SACRAMENTO -- Over the first six months of this year, state revenues are about $4.5 billion higher than the governor's January projections. And complicated budget formulas could direct nearly all of that money to public schools and community colleges.
Other interests might even be asked to tighten their belts further despite the windfall.
Most folks with a passing knowledge of the budget are aware that under Proposition 98, a school funding measure passed by voters in 1988, schools would be entitled to roughly 40% of the new revenue -- about $1.8 billion. But this year, it is more complicated than that.
A lesser known measure, passed by voters in 1990, could guarantee even more of the money goes to public education this year. The measure, Proposition 111, was passed by voters in the wake of Proposition 98 as a way to hedge against an economic slowdown. It allows the state, in lean economic years, to temporarily reduce payments to schools.
But there is a catch. In boom years -- when revenues grow faster than personal income -- the state is on the hook to give new money to schools. The state currently owes schools about $8 billion.
With the tax receipts now counted, it appears the growth of revenue has, indeed, significantly outpaced the growth of incomes. That leaves schools positioned to take nearly all of the $4.5 billion.
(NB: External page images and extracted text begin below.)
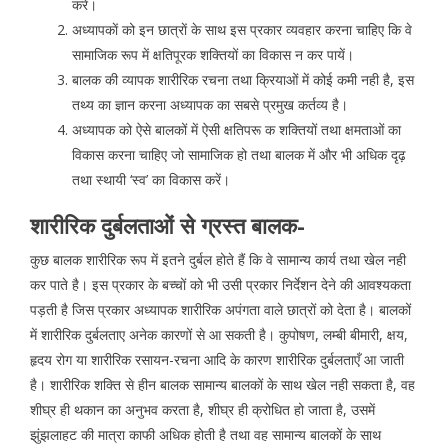
करें।
अध्यापकाें को इन छात्राें के साथ इस प्रकार व्यवहार करना चाहिए कि वे
सामाजिक रूप में क्षतिपूरक शक्तियों का विकास न कर पायें।
बालक की व्यापक शारीरिक रचना तथा क्रियाओं में कोई कमी नही है, इस
तथ्य का ज्ञान करना अध्यापक का सबसे प्रमुख कर्तव्य है।
अध्यापक को ऐसे बालकों में ऐसी क्षतिपरू क शक्तियों तथा क्षमताओं का
विकास करना चाहिए जो सामाजिक हो तथा बालक में और भी अधिक दृढ़
तथा स्थायी ‘स्व’ का विकास करें।
शारीरिक दुर्बलताओं से ग्रस्त बालक-
कुछ बालक शारीरिक रूप में इतने दुर्बल होते हैं कि वे सामान्य कार्य तथा खेल नही
कर पाते है। इस प्रकार के बच्चों को भी उसी प्रकार निर्देशन देने की आवश्यकता
पड़ती है जिस प्रकार अध्यापक शारीरिक अपंगता वाले छात्रों को देता है। बालकों
में शारीरिक दुर्बलताए अनेक कारणों से आ सकती है। कुपोषण, लम्बी बीमारी, क्षय,
हृदय रोग या शारीरिक रसायन-रचना आदि के कारण शारीरिक दुर्बलताएँ आ जाती
है। शारीरिक शक्ति से हीन बालक सामान्य बालकों के साथ खेल नही सकता है, वह
शीघ्र ही थकान का अनुभव करता है, शीघ्र ही क्रोधित हो जाता है, उसमें
झुंझलाहट की मात्रा काफी अधिक होती है तथा वह सामान्य बालकों के साथ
The first $1.8 billion is owed them under Proposition 98. They would get an additional $2.3 billion under Proposition 111.
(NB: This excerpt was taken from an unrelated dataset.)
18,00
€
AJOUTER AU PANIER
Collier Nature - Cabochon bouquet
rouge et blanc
"When you borrow money, you've got to pay it back," said John Mockler, the author of Proposition 98 who has served as an informal adviser to Brown on education policy.
But there's more.
When voters last year approved Brown's plan to increase income taxes on those earning more than $250,000, Proposition 30, it was retroactive to January 2012. So state officials are now reopening the 2011-12 and 2012-13 budgets to revise the money owed to schools.
Those revisions could require lawmakers to divert yet more money to education this year, sucking up what's left of the $4.5 billion surplus.